State officials asked the justices to overturn a Virginia Supreme Court decision that struck down a congressional map, a major defeat for Democrats.
Democratic leaders in Virginia asked the Supreme Court on Monday to allow the state to use a congressional map drawn by Democrats and approved by voters in a referendum in April.
In an emergency application, the state’s attorney general and other officials urged the justices to overturn a decision by the Virginia Supreme Court, which ruled last week that the redistricting process had violated the state’s Constitution, a major setback for Democrats in a fierce battle over which party will control the U.S. House.
In their filing on Monday, Virginia state officials claimed that the ruling by the state’s Supreme Court had amounted to “judicial defiance” of the will of the voters to create a new district map.
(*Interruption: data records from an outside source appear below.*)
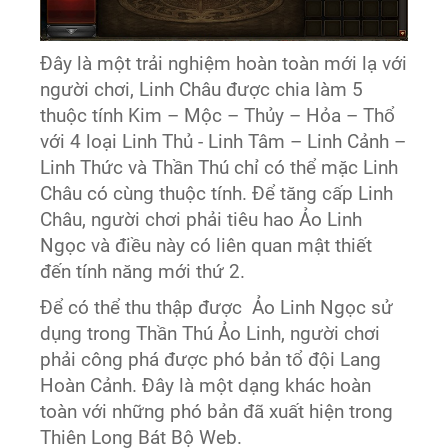
Đây là một trải nghiệm hoàn toàn mới lạ với
người chơi, Linh Châu được chia làm 5
thuộc tính Kim – Mộc – Thủy – Hỏa – Thổ
với 4 loại Linh Thủ - Linh Tâm – Linh Cảnh –
Linh Thức và Thần Thú chỉ có thể mặc Linh
Châu có cùng thuộc tính. Để tăng cấp Linh
Châu, người chơi phải tiêu hao Ảo Linh
Ngọc và điều này có liên quan mật thiết
đến tính năng mới thứ 2.
Để có thể thu thập được Ảo Linh Ngọc sử
dụng trong Thần Thú Ảo Linh, người chơi
phải công phá được phó bản tổ đội Lang
Hoàn Cảnh. Đây là một dạng khác hoàn
toàn với những phó bản đã xuất hiện trong
Thiên Long Bát Bộ Web.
The officials asserted that the state court was “deeply mistaken” on “critical issues of federal law with profound practical importance to the nation.”
Read Virginia Officials’ Emergency Application to the Supreme Court
Democratic leaders in Virginia asked the U.S. Supreme Court to allow the state to use a congressional map drawn by Democrats and approved by voters but which the state Supreme Court had struck down.
That decision, they argued, had “deprived voters, candidates and the commonwealth of their right to the lawfully enacted congressional districts.”
The state Supreme Court ruled that lawmakers had violated the multipart process to put a constitutional amendment on the ballot.